* _YOUR INSTRUCTIONS_
What you return must be the full listing, word for word, with no images in it.
==========
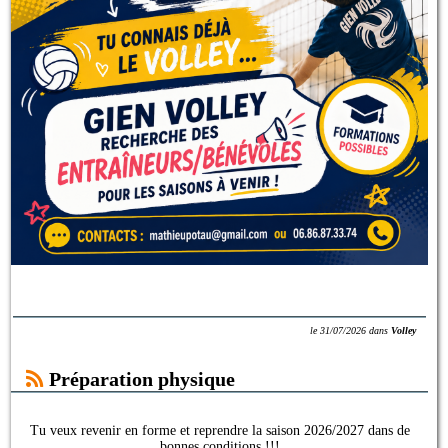
le
31/07/2026
dans
Volley
Préparation physique
Tu veux revenir en forme et reprendre la saison 2026/2027 dans de
bonnes conditions !!!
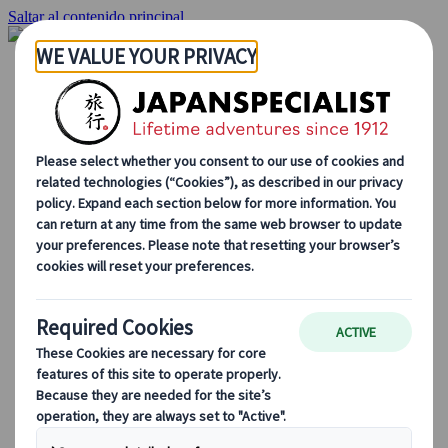
Saltar al contenido principal
Inicio
Viajes
Viajes a medida
Viajes de autor
Fly & Drive
Circuitos organizados
Excursiones
Tours de grupo a medida
Japan Rail Pass
Cómo trabajamos
Sobre nosotros
Nuestro equipo
Únete a nuestro equipo
Blog
Consejos de viaje para cada temporada
Destinos destacados
Perspectivas culturales
Experiencias gastronómicas
Recorre Japón en tren
Preguntas frecuentes
Información práctica
Etiqueta en Japón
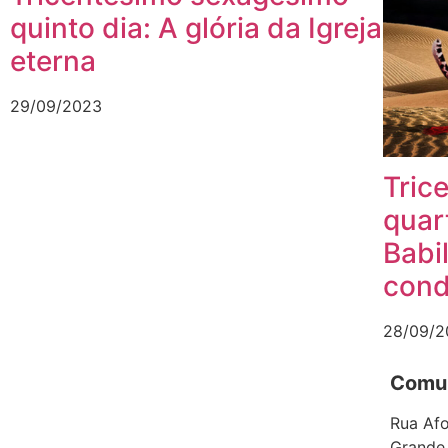
quinto dia: A glória da Igreja
eterna
29/09/2023
Tric
quar
Babi
con
28/09/2
Comun
Rua Afo
Grande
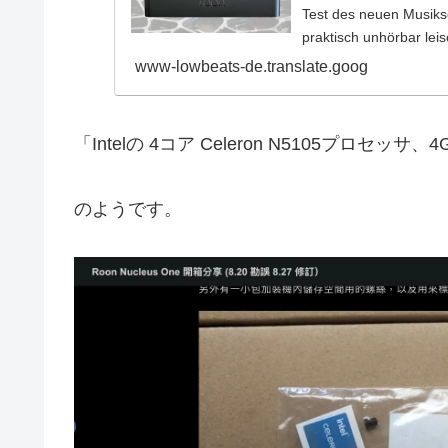
Test des neuen Musiks
praktisch unhörbar lei
www-lowbeats-de.translate.goog
「Intelの 4コア Celeron N5105プロセッ
のようです。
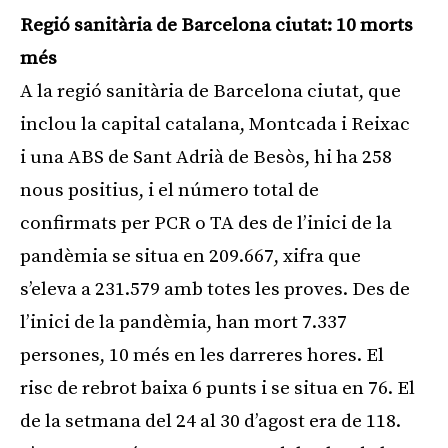
Regió sanitària de Barcelona ciutat: 10 morts
més
A la regió sanitària de Barcelona ciutat, que
inclou la capital catalana, Montcada i Reixac
i una ABS de Sant Adrià de Besòs, hi ha 258
nous positius, i el número total de
confirmats per PCR o TA des de l’inici de la
pandèmia se situa en 209.667, xifra que
s’eleva a 231.579 amb totes les proves. Des de
l’inici de la pandèmia, han mort 7.337
persones, 10 més en les darreres hores. El
risc de rebrot baixa 6 punts i se situa en 76. El
de la setmana del 24 al 30 d’agost era de 118.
==========
* _FINISHED EXERCISE_
le
31/07/2026
dans
Volley
Préparation physique
Tu veux revenir en forme et reprendre la saison 2026/2027 dans de
bonnes conditions !!!
Saltar al contenido principal
Inicio
Viajes
Viajes a medida
Viajes de autor
Fly & Drive
Circuitos organizados
Excursiones
Tours de grupo a medida
Japan Rail Pass
Cómo trabajamos
Sobre nosotros
Nuestro equipo
Únete a nuestro equipo
Blog
Consejos de viaje para cada temporada
Destinos destacados
Perspectivas culturales
Experiencias gastronómicas
Recorre Japón en tren
Preguntas frecuentes
Información práctica
Etiqueta en Japón
quinto dia: A glória da Igreja
eterna
29/09/2023
Tric
quar
Babi
con
28/09/2
Comun
Rua Afo
Grande
Test des neuen Musiks
praktisch unhörbar lei
www-lowbeats-de.translate.goog
「Intelの 4コア Celeron N5105プロセッ
のようです。
Regió sanitària de Barcelona ciutat: 10 morts
més
A la regió sanitària de Barcelona ciutat, que
inclou la capital catalana, Montcada i Reixac
i una ABS de Sant Adrià de Besòs, hi ha 258
nous positius, i el número total de
confirmats per PCR o TA des de l’inici de la
pandèmia se situa en 209.667, xifra que
s’eleva a 231.579 amb totes les proves. Des de
l’inici de la pandèmia, han mort 7.337
persones, 10 més en les darreres hores. El
risc de rebrot baixa 6 punts i se situa en 76. El
de la setmana del 24 al 30 d’agost era de 118.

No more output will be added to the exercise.